If demographics is destiny, we know one thing for sure about the result of the current President election: there will be baby boomers in the White House next year. All four candidates on both Presidential tickets are members of the obstreperous and unavoidable generation born between 1946 and 1964. Donald Trump and Hillary Clinton are leading-edge boomers, born within 18 months of each other in 1946 and 1947, and Tim Kaine and Mike Pence arrived similarly tightly bunched during the high-water years, born in 1958 and 1959.
Paradoxically, this election will mark both the ascendancy of the boomers—and their Last Hurrah. After dominating our national life and cultural imagination since the 1950s, the boomers are finally exhausting their time and our political patience.
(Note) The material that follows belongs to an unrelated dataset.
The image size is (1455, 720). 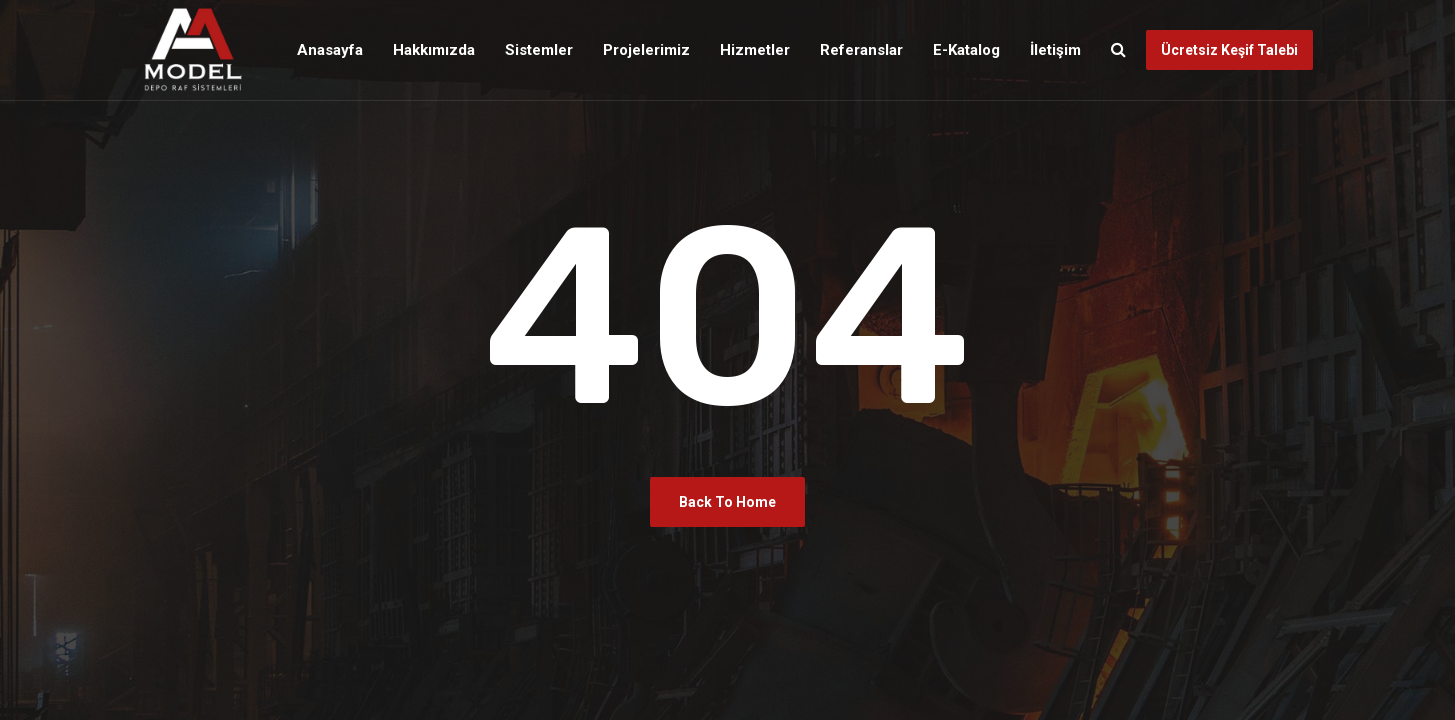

In this century alone, we have already elected baby-boomer presidents from opposite ends of their generation: George W. Bush (born in 1946) and Barack Obama (1961). Yet today the millennials have supplanted the boomers as our largest living generation. It is not difficult to imagine that in 2020, a newly elected President will promise that, as John F. Kennedy did in 1961: “the torch has been passed to a new generation of Americans.”
It’s not so clear that the boomers are ready to pass the torch, however. Candidates Clinton and Trump visibly reflect many of the preoccupations of the boomers, most prominently their self-narrative of unfilled promise. And their stubbornness. This is felt especially strongly by older baby boomers like Clinton and Trump, both members of the Big Chill half of the generation that experienced the prosperity and euphoria of the 1950s and 1960s.
After all, the conviction that they are special and belong on the center stage of American life has defined them from the beginning. They are not the first generation to make this claim, but none have said it more forcefully or more convincingly. Why? They were told from the start that they are the biggest, most educated and most affluent generation the world has ever seen. How could they be wrong? Surely they will be fulfilled. From the White House to Congress, the older boomers have been the least compromising and the last to let go of their convictions.
In the coming years, these boomers will be aging into the most powerful interest group ever assembled: the boomer elderly. Presumably they will continue to unfurl the ideological flags of their youth—individualism and self-fulfillment. They will almost certainly redefine the lifestyles and work styles of the elderly, just as they have redefined every other age group they have entered. Yet in a year already defined by Brexit, terrorism and police shootings—not to mention the discombobulating Presidential election—it is hard to avoid the conclusion that, as Yeats wrote, the center cannot hold.
After stopping one war (Vietnam), promoting civil rights and liberating women into the workplace, the boomers can now afford to take their victory lap and let younger generations deal with the issues that most affect them. Solutions proposed by the Big Chill boomers may not work for millennials struggling with their unique problems. Younger candidates like Ted Cruz (45) and Cory Booker (47) are lining up and preparing to elbow the boomers off the stage in 2020.
But the boomers are unlikely to go gently into that good night. They may wind up like the aging Civil War veterans who met for years to shake hands on the battlefields where they once fought. Or perhaps a better analogy is to Ishi, believed at the time to be the last “wild” Native American, who was captured in 1911 and spent the last years of his life entertaining tourists in a San Francisco museum. Like Ishi, the last baby boomer will be the survivor of a tribe that once roamed the land and ruled all it saw. And, like Ishi, the last baby boomer will go to the end believing more than anything in itself.